Source data =
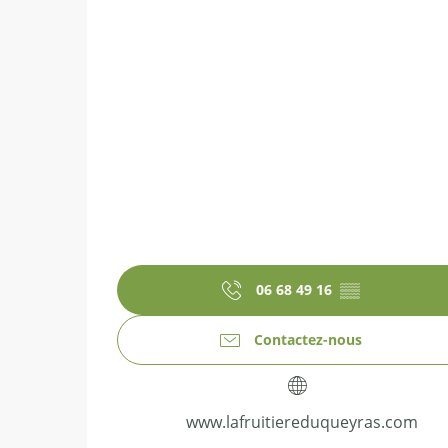
06 68 49 16
▒▒
Contactez-nous
www.lafruitiereduqueyras.com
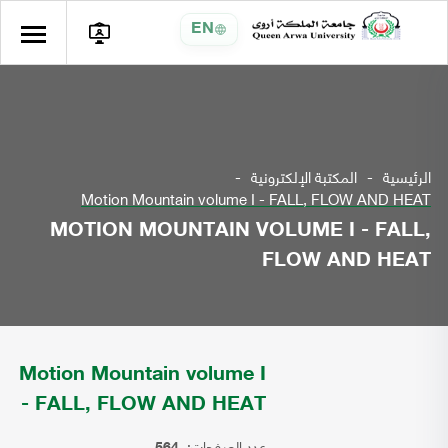
EN
الرئيسية
المكتبة الإلكترونية
Motion Mountain volume I - FALL, FLOW AND HEAT
MOTION MOUNTAIN VOLUME I - FALL,
FLOW AND HEAT
Motion Mountain volume I
- FALL, FLOW AND HEAT
عدد الصفحات:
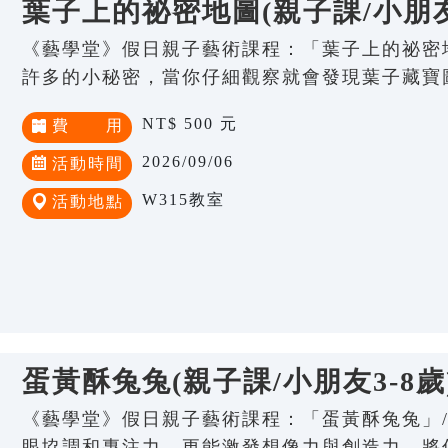
葉子上的祕密地圖(親子課/小朋友3
《藝學堂》假日親子藝術課程：「葉子上的祕密地
許多的小秘密，當你仔細觀察就會發現葉子藏寶
NT$ 500 元
費 用
2026/09/06
活動時間
W315教室
活動地點
蛋黃酥兔兔(親子課/小朋友3-8歲
《藝學堂》假日親子藝術課程：「蛋黃酥兔兔」/
眼協調和專注力，更能激發想像力與創造力，將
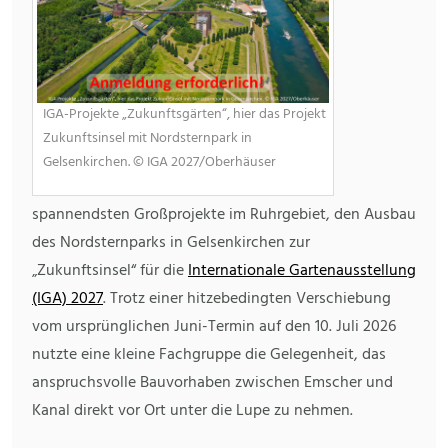
IGA-Projekte „Zukunftsgärten“, hier das Projekt
Zukunftsinsel mit Nordsternpark in
Gelsenkirchen. © IGA 2027/Oberhäuser
spannendsten Großprojekte im Ruhrgebiet, den Ausbau
des Nordsternparks in Gelsenkirchen zur
„Zukunftsinsel“ für die
Internationale Gartenausstellung
(IGA) 2027
. Trotz einer hitzebedingten Verschiebung
vom ursprünglichen Juni-Termin auf den 10. Juli 2026
nutzte eine kleine Fachgruppe die Gelegenheit, das
anspruchsvolle Bauvorhaben zwischen Emscher und
Kanal direkt vor Ort unter die Lupe zu nehmen.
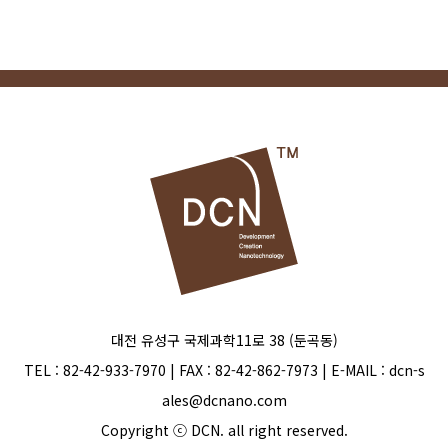
대전 유성구 국제과학11로 38 (둔곡동)
TEL : 82-42-933-7970 | FAX : 82-42-862-7973 | E-MAIL : dcn-s
ales@dcnano.com
Copyright ⓒ DCN. all right reserved.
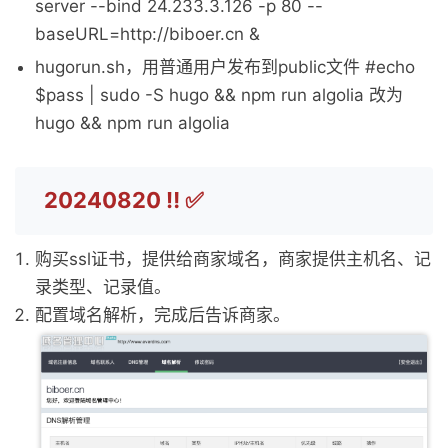
server --bind 24.233.3.126 -p 80 --
baseURL=http://biboer.cn &
hugorun.sh，用普通用户发布到public文件 #echo
$pass | sudo -S hugo && npm run algolia 改为
hugo && npm run algolia
20240820 ‼️ ✅
购买ssl证书，提供给商家域名，商家提供主机名、记
录类型、记录值。
配置域名解析，完成后告诉商家。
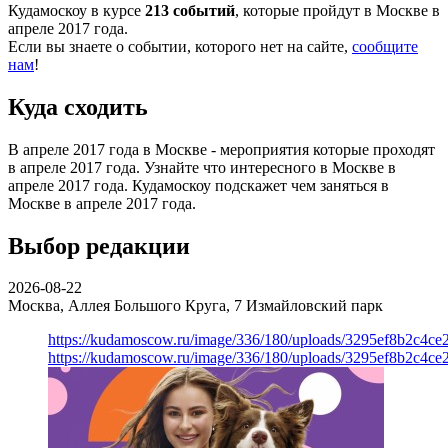
Кудамоскоу в курсе
213 событий
, которые пройдут в Москве в
апреле 2017 года.
Если вы знаете о событии, которого нет на сайте,
сообщите
нам
!
Куда сходить
В апреле 2017 года в Москве - мероприятия которые проходят
в апреле 2017 года. Узнайте что интересного в Москве в
апреле 2017 года. Кудамоскоу подскажет чем заняться в
Москве в апреле 2017 года.
Выбор редакции
2026-08-22
Москва, Аллея Большого Круга, 7
Измайловский парк
https://kudamoscow.ru/image/336/180/uploads/3295ef8b2c4ce
https://kudamoscow.ru/image/336/180/uploads/3295ef8b2c4ce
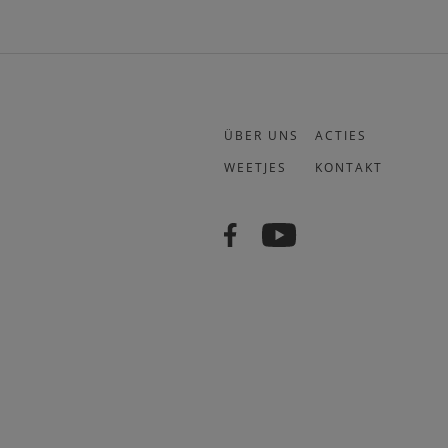
ÜBER UNS
ACTIES
WEETJES
KONTAKT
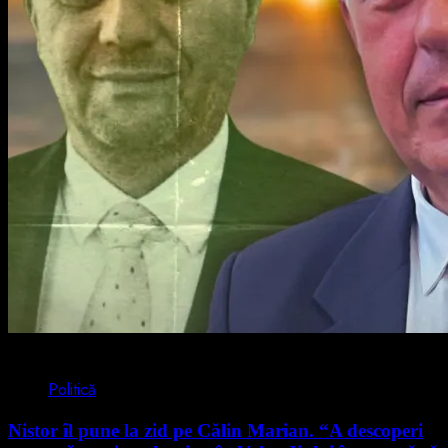
4 min read
Politică
Nistor îl pune la zid pe Călin Marian. “A descoperi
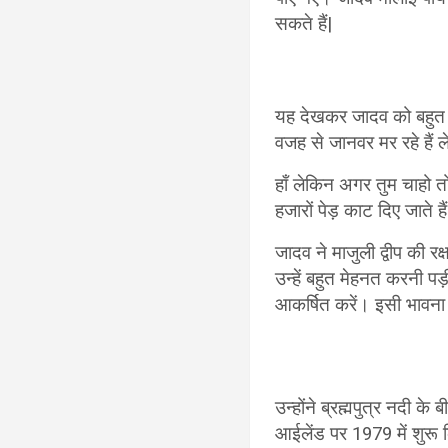
सकते हैं|
यह देखकर जादव को बहुत दुख
वजह से जानवर मर रहे हैं
हाँ लेकिन अगर तुम चाहो त
हजारों पेड़ काट दिए जाते 
जादव ने माजुली द्वीप की रक
उन्हें बहुत मेहनत करनी पड़
आकर्षित करें। इसी भावना स
उन्होंने ब्रह्मपुत्र नदी 
आईलेंड पर 1979 में शुरू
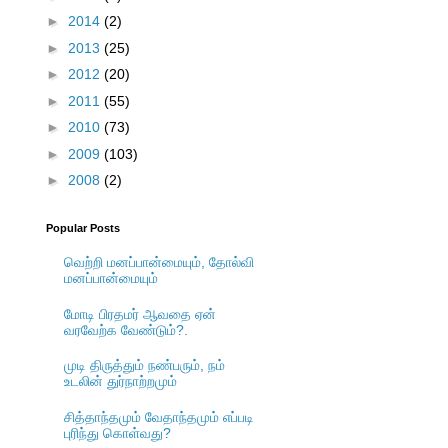
►
2014
(2)
►
2013
(25)
►
2012
(20)
►
2011
(55)
►
2010
(73)
►
2009
(103)
►
2008
(2)
Popular Posts
வெற்றி மனப்பான்மையும், தோல்வி
மனப்பான்மையும்
மோடி பிரதமர் ஆவதை ஏன்
வரவேற்க வேண்டும்?.
முடி திருத்தும் நண்பரும், நம்
உடலின் துர்நாற்றமும்
சித்தாந்தமும் வேதாந்தமும் எப்படி
புரிந்து கொள்வது?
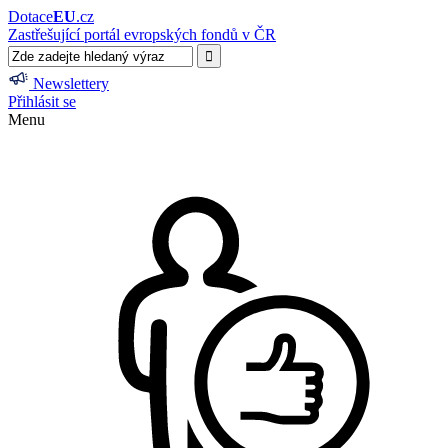
Dotace
EU
.cz
Zastřešující portál evropských fondů v ČR
Newslettery
Přihlásit se
Menu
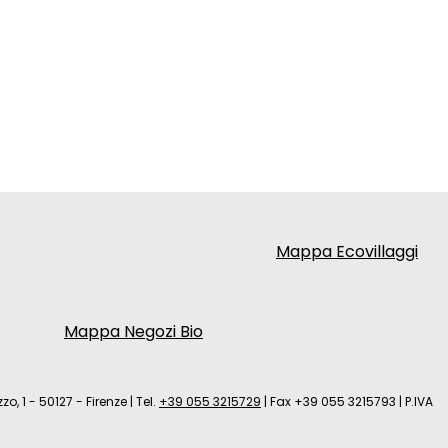
Mappa Ecovillaggi
Mappa Negozi Bio
zo, 1 - 50127 - Firenze
|
Tel.
+39 055 3215729
|
Fax +39 055 3215793
|
P.IVA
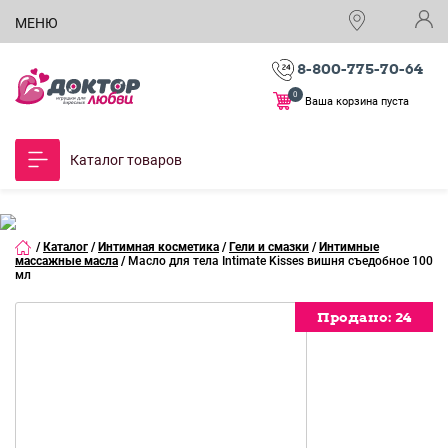
МЕНЮ
8-800-775-70-64
0
Ваша корзина пуста
Каталог товаров
/
Каталог
/
Интимная косметика
/
Гели и смазки
/
Интимные
массажные масла
/
Масло для тела Intimate Kisses вишня съедобное 100
мл
Продано:
Продано:
Продано:
24
24
24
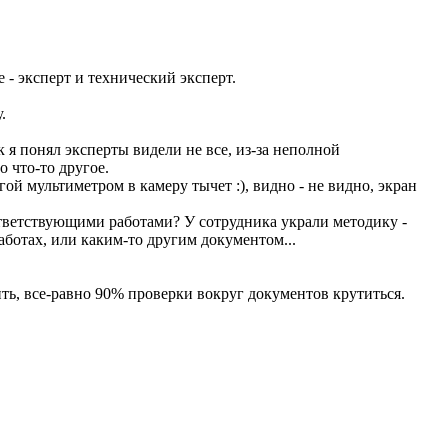
 - эксперт и технический эксперт.
.
к я понял эксперты видели не все, из-за неполной
 что-то другое.
ой мультиметром в камеру тычет :), видно - не видно, экран
ответствующими работами? У сотрудника украли методику -
аботах, или каким-то другим документом...
.
ть, все-равно 90% проверки вокруг документов крутиться.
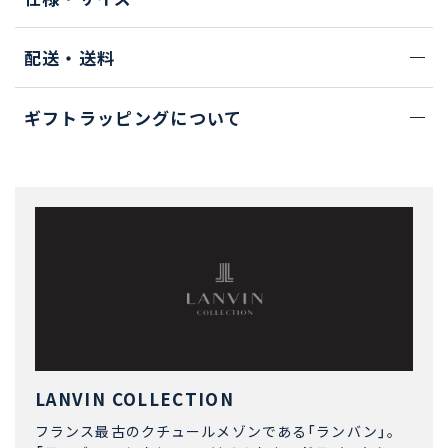
配送・送料
ギフトラッピングについて
LANVIN COLLECTION
フランス最古のクチュールメゾンである「ランバン」。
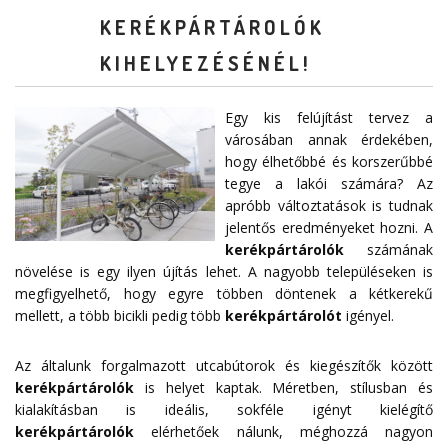
KERÉKPÁRTÁROLÓK
KIHELYEZÉSÉNÉL!
Egy kis felújítást tervez a
városában annak érdekében,
hogy élhetőbbé és korszerűbbé
tegye a lakói számára? Az
apróbb változtatások is tudnak
jelentős eredményeket hozni. A
kerékpártárolók
számának
növelése is egy ilyen újítás lehet. A nagyobb településeken is
megfigyelhető, hogy egyre többen döntenek a kétkerekű
mellett, a több bicikli pedig több
kerékpártárolót
igényel.
Az általunk forgalmazott utcabútorok és kiegészítők között
kerékpártárolók
is helyet kaptak. Méretben, stílusban és
kialakításban is ideális, sokféle igényt kielégítő
kerékpártárolók
elérhetőek nálunk, méghozzá nagyon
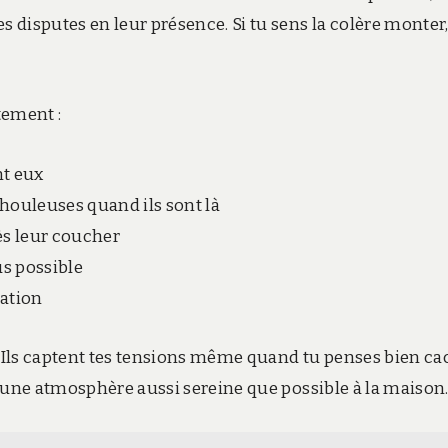
disputes en leur présence. Si tu sens la colère monter
tement :
nt eux
houleuses quand ils sont là
ès leur coucher
us possible
cation
Ils captent tes tensions même quand tu penses bien ca
 une atmosphère aussi sereine que possible à la maison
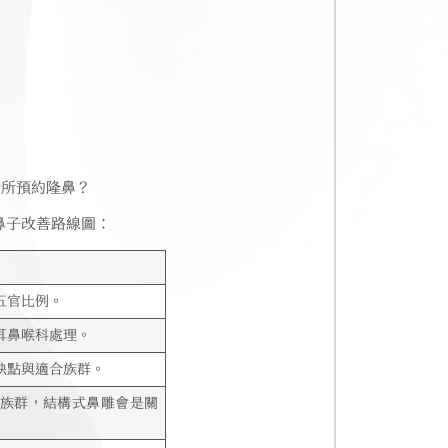
診所預約隆鼻？
鼻子改善路線圖：
五官比例。
耳鼻喉科處理。
缺點與適合族群。
族群，結構式鼻雕會是關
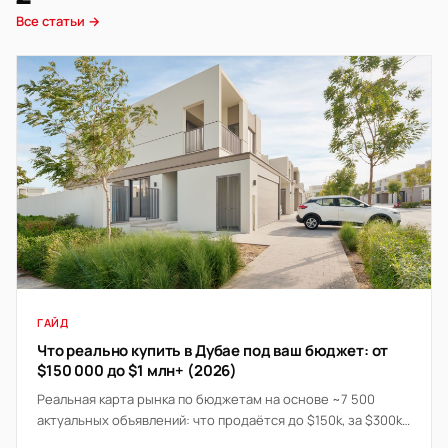
Все статьи →
ГАЙД
Что реально купить в Дубае под ваш бюджет: от
$150 000 до $1 млн+ (2026)
Реальная карта рынка по бюджетам на основе ~7 500
актуальных объявлений: что продаётся до $150k, за $300k,
$500k и от $1 млн — районы, цены «от» и средние,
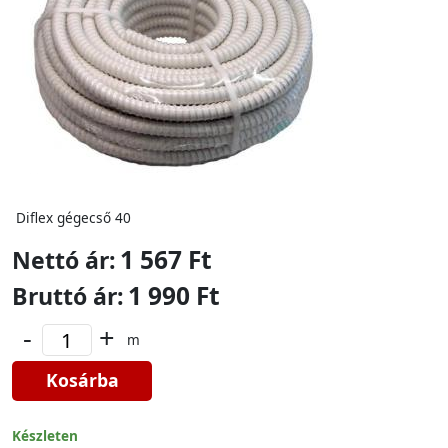
Diflex gégecső 40
1 567 Ft
Nettó ár:
1 990 Ft
Bruttó ár:
-
+
m
Kosárba
Készleten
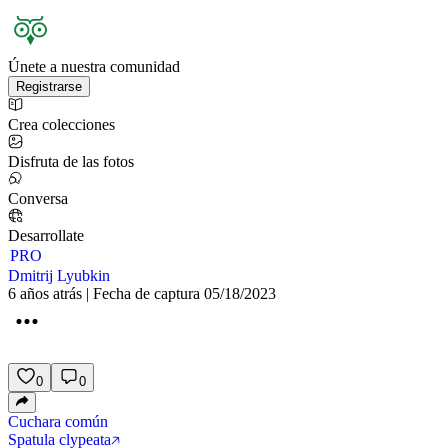
Únete a nuestra comunidad
Registrarse
Crea colecciones
Disfruta de las fotos
Conversa
Desarrollate
PRO
Dmitrij Lyubkin
6 años atrás | Fecha de captura 05/18/2023
0
0
Cuchara común
Spatula clypeata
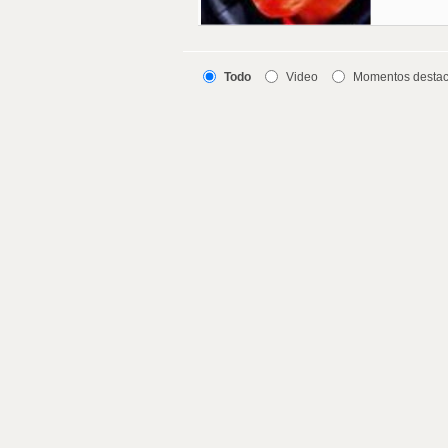
Todo
Video
Momentos desta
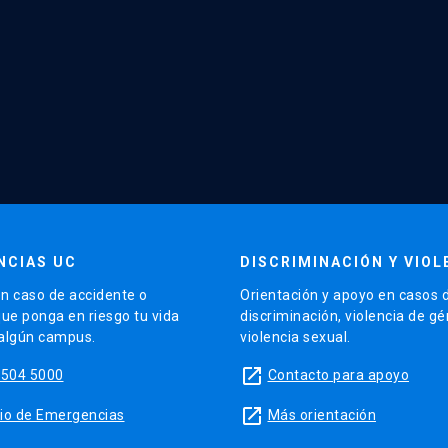
NCIAS UC
DISCRIMINACIÓN Y VIOL
n caso de accidente o
Orientación y apoyo en casos 
que ponga en riesgo tu vida
discriminación, violencia de g
 algún campus.
violencia sexual.
launch
5504 5000
Contacto para apoyo
launch
sitio de Emergencias
Más orientación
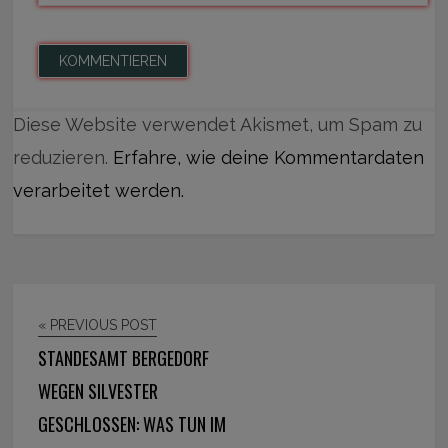
Diese Website verwendet Akismet, um Spam zu
reduzieren.
Erfahre, wie deine Kommentardaten
verarbeitet werden.
« PREVIOUS POST
STANDESAMT BERGEDORF
WEGEN SILVESTER
GESCHLOSSEN: WAS TUN IM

Task details = Word for word, retype the lines from the one that contains "us possible" through the final line of the data, both ends included, excluding pictures.

Result of this exercise =
us possible
cation
Ils captent tes tensions même quand tu penses bien ca
 une atmosphère aussi sereine que possible à la maison
診所預約隆鼻？
鼻子改善路線圖：
五官比例。
耳鼻喉科處理。
缺點與適合族群。
族群，結構式鼻雕會是關
Все статьи →
ГАЙД
Что реально купить в Дубае под ваш бюджет: от
$150 000 до $1 млн+ (2026)
Реальная карта рынка по бюджетам на основе ~7 500
актуальных объявлений: что продаётся до $150k, за $300k,
$500k и от $1 млн — районы, цены «от» и средние,
Diflex gégecső 40
1 567 Ft
Nettó ár:
1 990 Ft
Bruttó ár:
-
+
m
Kosárba
Készleten
Únete a nuestra comunidad
Registrarse
Crea colecciones
Disfruta de las fotos
Conversa
Desarrollate
PRO
Dmitrij Lyubkin
6 años atrás | Fecha de captura 05/18/2023
0
0
Cuchara común
Spatula clypeata
Todo
Video
Momentos desta
NCIAS UC
DISCRIMINACIÓN Y VIOL
n caso de accidente o
Orientación y apoyo en casos 
que ponga en riesgo tu vida
discriminación, violencia de g
 algún campus.
violencia sexual.
launch
5504 5000
Contacto para apoyo
launch
sitio de Emergencias
Más orientación
Diese Website verwendet Akismet, um Spam zu
reduzieren.
Erfahre, wie deine Kommentardaten
verarbeitet werden.
« PREVIOUS POST
STANDESAMT BERGEDORF
WEGEN SILVESTER
GESCHLOSSEN: WAS TUN IM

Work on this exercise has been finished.